Woodlock found further support for compelling the defendant to arbitrate her claims in the SJC’s Miller decision. In that case, the court addressed whether to compel arbitration in a wrongful death suit brought by the son of a man who died in a nursing home.
“While not directly discussing the question of whether the son’s wrongful death claim was subject to the [nursing home’s] arbitration agreement, the court granted the motion to compel arbitration,” Woodlock wrote. “This evidences the SJC’s effective, albeit less than fully articulated acceptance of the proposition that, under Massachusetts law, arbitration with respect to wrongful death actions is not disallowed as a matter of law.”

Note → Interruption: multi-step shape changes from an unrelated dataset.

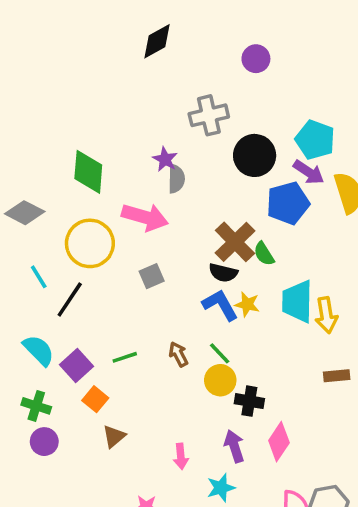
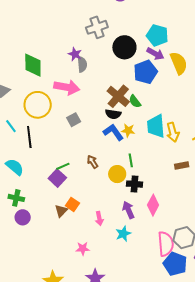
black line: (70, 299) -> (29, 137), turned -35
green line: (220, 353) -> (131, 160), moved, turned 40
purple square: (77, 366) -> (57, 178), moved
orange square: (95, 399) -> (72, 204), moved

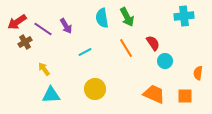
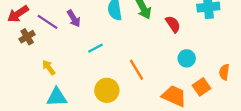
red semicircle: (153, 43) -> (173, 24), moved
orange line: (126, 48) -> (136, 70), moved
orange square: (185, 96) -> (201, 87), moved, turned -35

Woodlock observed that courts in other jurisdictions are split on the issue.
“But I am of the view that the weight of persuasive authority treats wrongful death claims as derivative,” he wrote.
Moreover, Woodlock found giving effect to the plaintiff’s arbitration agreement was consistent with the U.S. Supreme Court’s recognition that the FAA is designed to place arbitration agreements on an “equal footing” with all other contracts.
“A compelling argument can be made that treating arbitration agreements as without force in the wrongful death context has the indirect but practical effect of singling arbitration agreements out for special treatment,” the judge wrote. “A reading of Massachusetts law that fails to accommodate this firm and current jurisprudence developed by the Supreme Court of the United States runs the risk of being in contravention of the Federal Arbitration Act.”